Primeiro, o facto de gostar de ajudar os outros, fez com que desde pequena ajudasse pessoas idosas, através da igreja.
Além disso, foi o meu pai que me mandou fazer o curso, e como tinha o espírito de ajuda decidi ser enfermeira.
Porém, ter trabalhado com reclusos deve-se ao facto do meu sobrinho ter desaparecido na cadeia, e eu tinha esperanças de o encontrar, mas até hoje ainda não apareceu.
2. Gostava da sua profissão? Durante quanto tempo a exerceu?
Trabalhei como enfermeira durante 37 anos, ou seja, desde 1973.
Gostava muito da minha profissão, e até gostava de continuar a trabalhar se pudesse, mas sem obrigatoriedades, apenas como voluntária.
3. Quais as habilitações e/ou formações necessárias para ser enfermeira?
Na altura era o ciclo preparatório, o actual 7ºano.
4. Quais eram as suas funções?
Eram essencialmente de enfermeira de cabeceira, de cuidados de higiene, de administração terapêutica, de apoio social.
5. Considerava a sua profissão, uma profissão de risco?
Sim, mas mesmo fora do hospital é uma profissão de risco. No entanto, como trabalhava com reclusos pode considerar-se um pouco mais de risco, claro.
6. Já alguma vez foi ameaçada? De que modo?

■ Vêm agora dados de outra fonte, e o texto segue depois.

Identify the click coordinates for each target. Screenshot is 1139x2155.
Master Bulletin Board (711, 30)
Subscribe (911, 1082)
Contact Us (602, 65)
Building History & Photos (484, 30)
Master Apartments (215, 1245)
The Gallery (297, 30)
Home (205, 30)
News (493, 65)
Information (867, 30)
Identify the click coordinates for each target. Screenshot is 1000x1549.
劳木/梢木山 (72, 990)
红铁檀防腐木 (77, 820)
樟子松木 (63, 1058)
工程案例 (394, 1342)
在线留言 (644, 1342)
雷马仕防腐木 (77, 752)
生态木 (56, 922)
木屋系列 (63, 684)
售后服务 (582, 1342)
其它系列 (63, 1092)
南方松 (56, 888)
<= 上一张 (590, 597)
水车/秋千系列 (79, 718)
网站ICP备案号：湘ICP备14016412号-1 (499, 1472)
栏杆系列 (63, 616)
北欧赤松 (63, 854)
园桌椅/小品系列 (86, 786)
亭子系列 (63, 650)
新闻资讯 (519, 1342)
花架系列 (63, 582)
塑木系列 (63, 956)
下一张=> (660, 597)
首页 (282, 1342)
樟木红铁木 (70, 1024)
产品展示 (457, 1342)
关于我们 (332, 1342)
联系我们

Não, eles eram muito meus amigos. Se alguma vez algum pensasse em fazer-me mal, os outros defendiam-me. Uma vez, um velho apalpou-me mas eu dei lhe logo duas bofetadas.
7. Trabalhava com que tipo de reclusos?
Com todo o tipo de reclusos, não havia discriminação: traficantes, burlões, mas grandes burlões, psicopatas. Contavam-me as suas histórias, alguns mentiam-me, por isso tinha de ir ver a ficha criminal deles.
8. Conhecia alguém que foi injustamente condenado?
Pelo tribunal não, mas discriminação a nível de guardas, sim, os guardas agrediam-lhes muito, por vezes eu ponha me à frente. E dizia: “Eu fiz aquilo para que o guarda, não te desse com o cassetete”.(risos)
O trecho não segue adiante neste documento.